= AIM OF THE EXERCISE =
Starting at the line that contains "Desde principios de este mes, se han", copy every line through the end of the records below exactly as written, leaving out pictures.

Page images and extracted text:
======

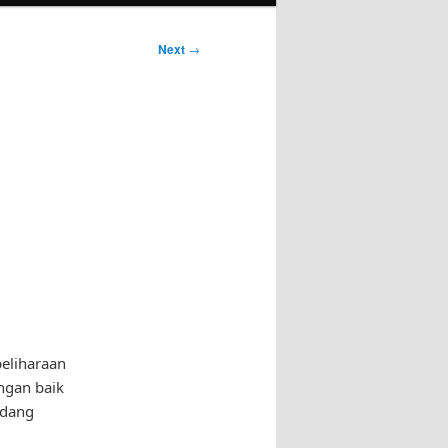
Next
→
eliharaan
ngan baik
ndang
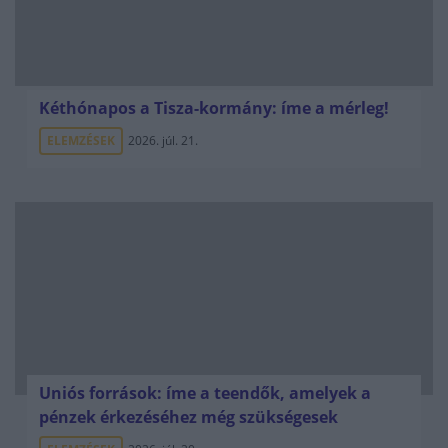
Kéthónapos a Tisza-kormány: íme a mérleg!
ELEMZÉSEK
2026. júl. 21.
Uniós források: íme a teendők, amelyek a
pénzek érkezéséhez még szükségesek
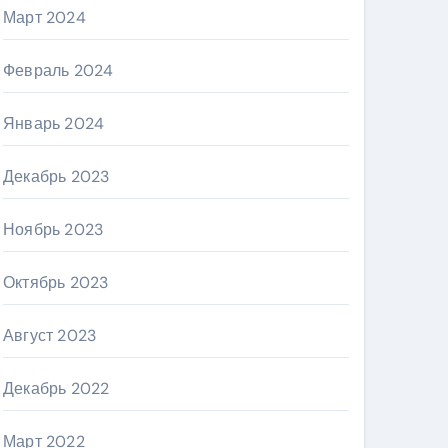
Март 2024
Февраль 2024
Январь 2024
Декабрь 2023
Ноябрь 2023
Октябрь 2023
Август 2023
Декабрь 2022
Март 2022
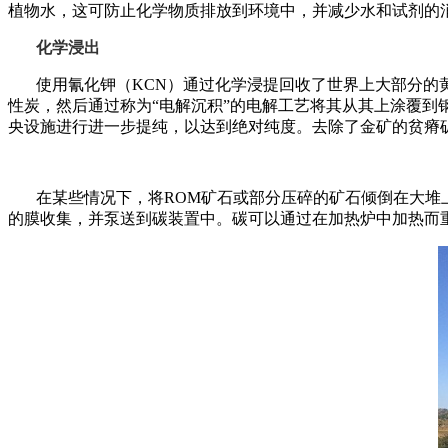
植物水，这可防止化学物质排放到环境中，并减少水和试剂的
化学浸出
使用氰化钾（KCN）通过化学浸提回收了世界上大部分的
性炭，然后通过称为“电解沉积”的电解工艺将其从其上涂覆
央设施进行进一步提纯，以达到绝对纯度。去除了金矿的贫瘠
在某些情况下，将ROM矿石或部分压碎的矿石倾倒在大
的膜收集，并泵送到碳装置中。碳可以通过在加热炉中加热而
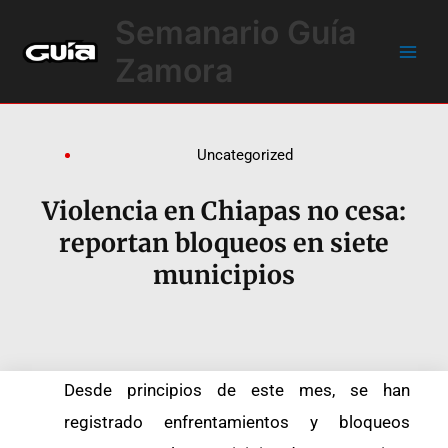
Ir
Main
Semanario Guía
al
Men
contenido
Zamora
Uncategorized
Violencia en Chiapas no cesa:
reportan bloqueos en siete
municipios
Desde principios de este mes, se han
registrado enfrentamientos y bloqueos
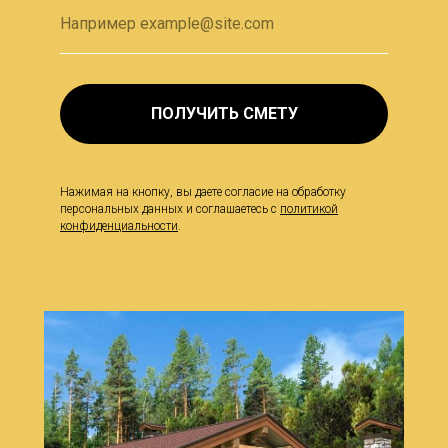
ПОЛУЧИТЬ СМЕТУ
Нажимая на кнопку, вы даете согласие на обработку
персональных данных и соглашаетесь c
политикой
конфиденциальности
.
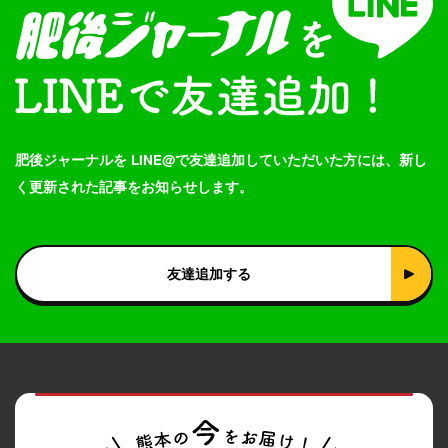
肥後ジャーナルを LINE@で友達追加していただいた方には、新し
く更新された記事をお知らせします。
友達追加する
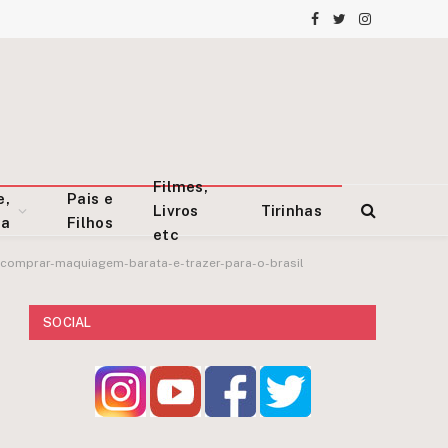
Facebook
Twitter
Instagram
Filmes,
e,
Pais e
Livros
Tirinhas
za
Filhos
etc
comprar-maquiagem-barata-e-trazer-para-o-brasil
SOCIAL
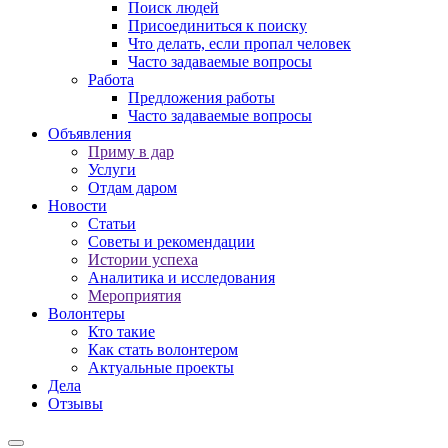
Поиск людей
Присоединиться к поиску
Что делать, если пропал человек
Часто задаваемые вопросы
Работа
Предложения работы
Часто задаваемые вопросы
Объявления
Приму в дар
Услуги
Отдам даром
Новости
Статьи
Советы и рекомендации
Истории успеха
Аналитика и исследования
Мероприятия
Волонтеры
Кто такие
Как стать волонтером
Актуальные проекты
Дела
Отзывы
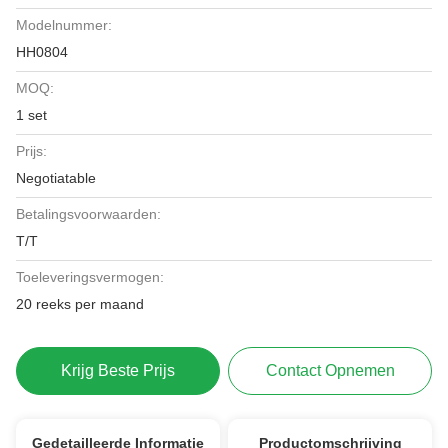
Modelnummer:
HH0804
MOQ:
1 set
Prijs:
Negotiatable
Betalingsvoorwaarden:
T/T
Toeleveringsvermogen:
20 reeks per maand
Krijg Beste Prijs
Contact Opnemen
Gedetailleerde Informatie
Productomschrijving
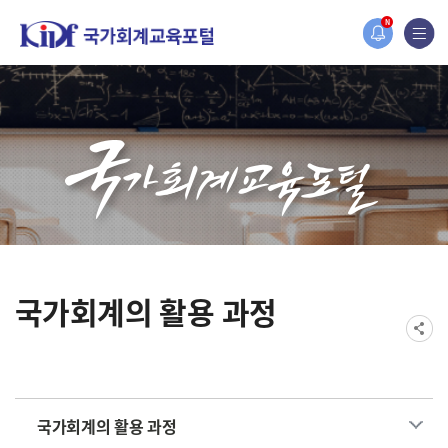
홈페이지가 새롭게 개편되었습니다.
N
한국조세재정연구원홈페이지가 새롭게 개설되었습니다.
국가회계의 활용 과정
국가회계의 활용 과정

======

= YOUR RESPONSE =
Desde principios de este mes, se han
registrado enfrentamientos y bloqueos
ПОЛУЧИТЬ СМЕТУ
Нажимая на кнопку, вы даете согласие на обработку
персональных данных и соглашаетесь c
политикой
конфиденциальности
.
肥後ジャーナルを LINE@で友達追加していただいた方には、新し
く更新された記事をお知らせします。
友達追加する
Facebook
Twitter
Instagram
Filmes,
e,
Pais e
Livros
Tirinhas
za
Filhos
etc
comprar-maquiagem-barata-e-trazer-para-o-brasil
SOCIAL
Поиск людей
Присоединиться к поиску
Что делать, если пропал человек
Часто задаваемые вопросы
Работа
Предложения работы
Часто задаваемые вопросы
Объявления
Приму в дар
Услуги
Отдам даром
Новости
Статьи
Советы и рекомендации
Истории успеха
Аналитика и исследования
Мероприятия
Волонтеры
Кто такие
Как стать волонтером
Актуальные проекты
Дела
Отзывы
Modelnummer:
HH0804
MOQ:
1 set
Prijs:
Negotiatable
Betalingsvoorwaarden:
T/T
Toeleveringsvermogen:
20 reeks per maand
Krijg Beste Prijs
Contact Opnemen
Gedetailleerde Informatie
Productomschrijving
홈페이지가 새롭게 개편되었습니다.
N
한국조세재정연구원홈페이지가 새롭게 개설되었습니다.
국가회계의 활용 과정
국가회계의 활용 과정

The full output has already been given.